*WHAT IS EXPECTED*.
Reproduce exactly, with no pictures, each line from the opening of the material down through the line containing "Spécial Secteur".

[Opening MATERIAL TO PROCESS section]

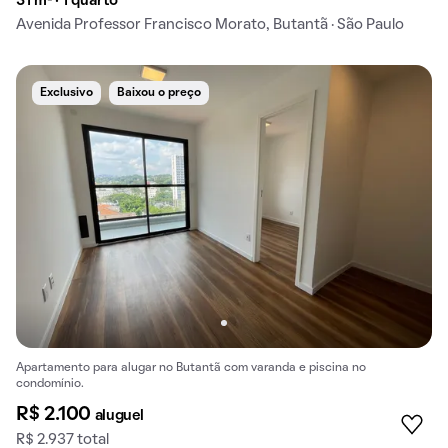
31 m² · 1 quarto
Avenida Professor Francisco Morato, Butantã · São Paulo
Exclusivo
Baixou o preço
Apartamento para alugar no Butantã com varanda e piscina no
condomínio.
R$ 2.100
aluguel
R$ 2.937 total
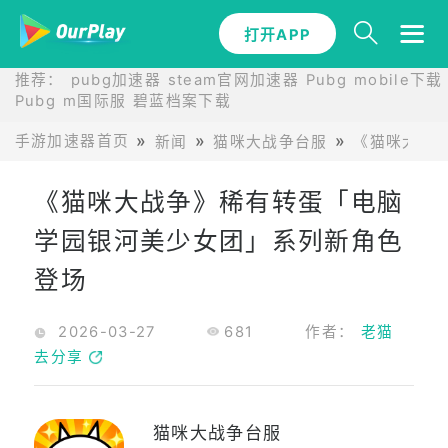
打开APP
推荐：
pubg加速器
steam官网加速器
Pubg mobile下载
Pubg m国际服
碧蓝档案下载
手游加速器首页
新闻
猫咪大战争台服
《猫咪大战
《猫咪大战争》稀有转蛋「电脑
学园银河美少女团」系列新角色
登场
2026-03-27
681
作者：
老猫
去分享
猫咪大战争台服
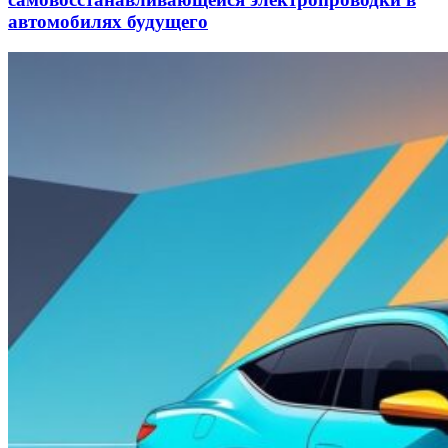
автомобилях будущего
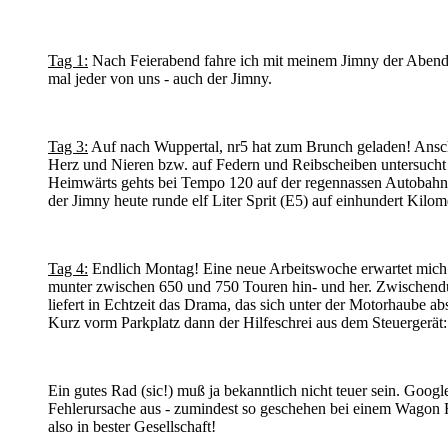
Tag 1:
Nach Feierabend fahre ich mit meinem Jimny der Abendson
mal jeder von uns - auch der Jimny.
Tag 3:
Auf nach Wuppertal, nr5 hat zum Brunch geladen! Anschl
Herz und Nieren bzw. auf Federn und Reibscheiben untersucht w
Heimwärts gehts bei Tempo 120 auf der regennassen Autobahn; a
der Jimny heute runde elf Liter Sprit (E5) auf einhundert Kilome
Tag 4:
Endlich Montag! Eine neue Arbeitswoche erwartet mich! A
munter zwischen 650 und 750 Touren hin- und her. Zwischendur
liefert in Echtzeit das Drama, das sich unter der Motorhaube abs
Kurz vorm Parkplatz dann der Hilfeschrei aus dem Steuerger
Ein gutes Rad (sic!) muß ja bekanntlich nicht teuer sein. Go
Fehlerursache aus - zumindest so geschehen bei einem Wagon 
also in bester Gesellschaft!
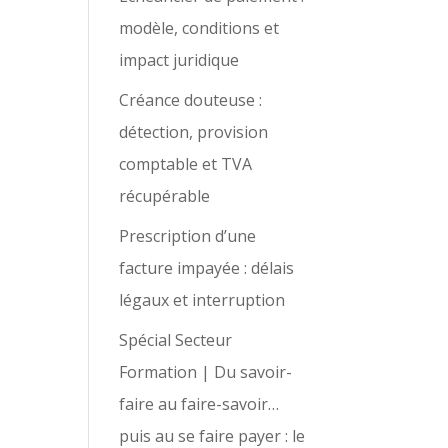
modèle, conditions et
impact juridique
Créance douteuse :
détection, provision
comptable et TVA
récupérable
Prescription d’une
facture impayée : délais
légaux et interruption
Spécial Secteur
Formation | Du savoir-
faire au faire-savoir…
puis au se faire payer : le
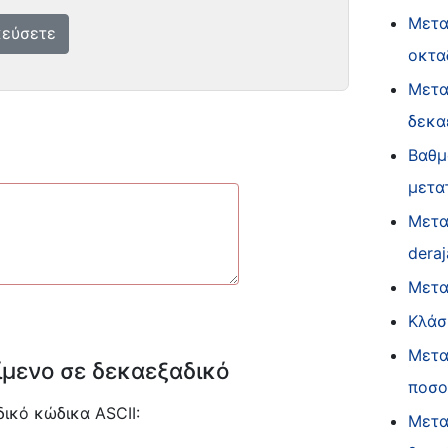
Μετα
εύσετε
οκτα
Μετα
δεκα
Βαθμ
μετα
Μετα
deraj
Μετα
Κλάσ
Μετα
ίμενο σε δεκαεξαδικό
ποσο
ικό κώδικα ASCII:
Μετα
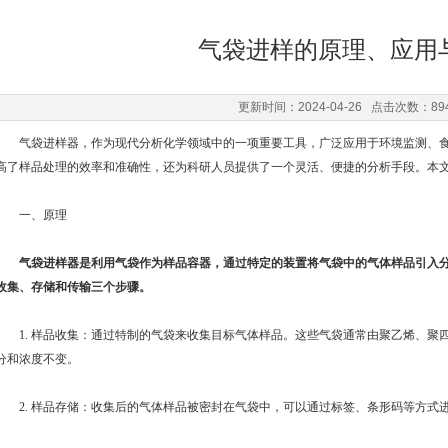
气袋进样的原理、应用
更新时间：2024-04-26 点击次数：89
气袋进样器，作为现代分析化学领域中的一项重要工具，广泛应用于环境监测、食
高了样品处理的效率和准确性，还为科研人员提供了一个灵活、便捷的分析手段。本
一、原理
气袋进样器
是利用气袋作为样品容器，通过特定的装置将气袋中的气体样品引入
收集、存储和传输三个步骤。
1. 样品收集：通过特制的气袋来收集目标气体样品。这些气袋通常由聚乙烯、聚
分和浓度不变。
2. 样品存储：收集后的气体样品被密封在气袋中，可以通过标签、条形码等方式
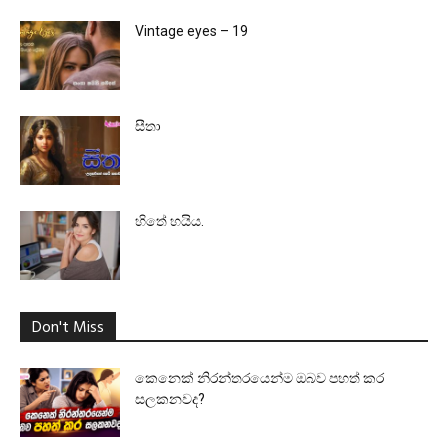
Vintage eyes – 19
සීතා
හිතේ හයිය.
Don't Miss
කෙනෙක් නිරන්තරයෙන්ම ඔබව පහත් කර
සලකනවද?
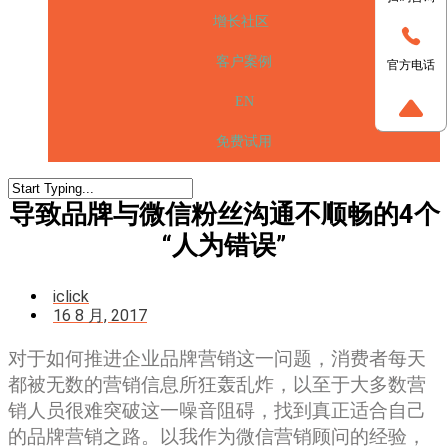
增长社区
客户案例
官方电话
EN
免费试用
导致品牌与微信粉丝沟通不顺畅的4个
“人为错误”
iclick
16 8 月, 2017
对于如何推进企业品牌营销这一问题，消费者每天
都被无数的营销信息所狂轰乱炸，以至于大多数营
销人员很难突破这一噪音阻碍，找到真正适合自己
的品牌营销之路。以我作为微信营销顾问的经验，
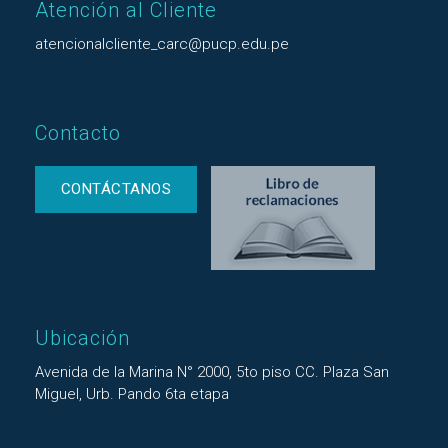
Atención al Cliente
atencionalcliente_carc@pucp.edu.pe
Contacto
CONTÁCTANOS
Ubicación
Avenida de la Marina N° 2000, 5to piso CC. Plaza San
Miguel, Urb. Pando 6ta etapa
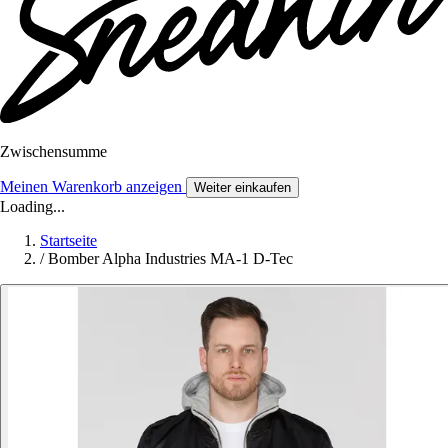
Zwischensumme
Meinen Warenkorb anzeigen
Weiter einkaufen
Loading...
Startseite
/
Bomber Alpha Industries MA-1 D-Tec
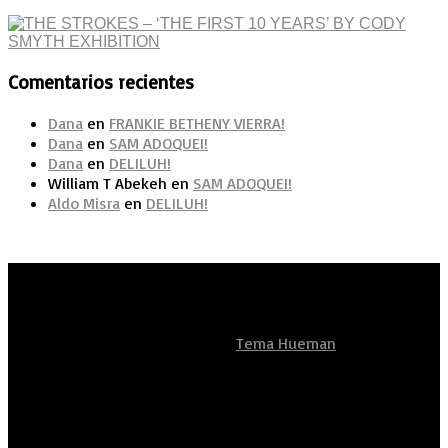
Comentarios recientes
Dana
en
FRANKIE BETHENY VIERRA!
Dana
en
SAM ADOQUEI!
Dana
en
DELILUH!
William T Abekeh
en
SAM ADOQUEI!
Aldo Misra
en
DELILUH!
Artistas Sean Unidos
Funciona con
- Diseñado con el
Tema Hueman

[Closing MATERIAL TO PROCESS section]

*PROBLEM SOLUTION*.
31 m² · 1 quarto
Avenida Professor Francisco Morato, Butantã · São Paulo
Exclusivo
Baixou o preço
Apartamento para alugar no Butantã com varanda e piscina no
condomínio.
R$ 2.100
aluguel
R$ 2.937 total
打开APP
推荐：
pubg加速器
steam官网加速器
Pubg mobile下载
Pubg m国际服
碧蓝档案下载
手游加速器首页
新闻
猫咪大战争台服
《猫咪大战
《猫咪大战争》稀有转蛋「电脑
学园银河美少女团」系列新角色
登场
2026-03-27
681
作者：
老猫
去分享
猫咪大战争台服
автомобилях будущего
Tag 1:
Nach Feierabend fahre ich mit meinem Jimny der Abendson
mal jeder von uns - auch der Jimny.
Tag 3:
Auf nach Wuppertal, nr5 hat zum Brunch geladen! Anschl
Herz und Nieren bzw. auf Federn und Reibscheiben untersucht w
Heimwärts gehts bei Tempo 120 auf der regennassen Autobahn; a
der Jimny heute runde elf Liter Sprit (E5) auf einhundert Kilome
Tag 4:
Endlich Montag! Eine neue Arbeitswoche erwartet mich! A
munter zwischen 650 und 750 Touren hin- und her. Zwischendur
liefert in Echtzeit das Drama, das sich unter der Motorhaube abs
Kurz vorm Parkplatz dann der Hilfeschrei aus dem Steuerger
Ein gutes Rad (sic!) muß ja bekanntlich nicht teuer sein. Go
Fehlerursache aus - zumindest so geschehen bei einem Wagon 
also in bester Gesellschaft!
modèle, conditions et
impact juridique
Créance douteuse :
détection, provision
comptable et TVA
récupérable
Prescription d’une
facture impayée : délais
légaux et interruption
Spécial Secteur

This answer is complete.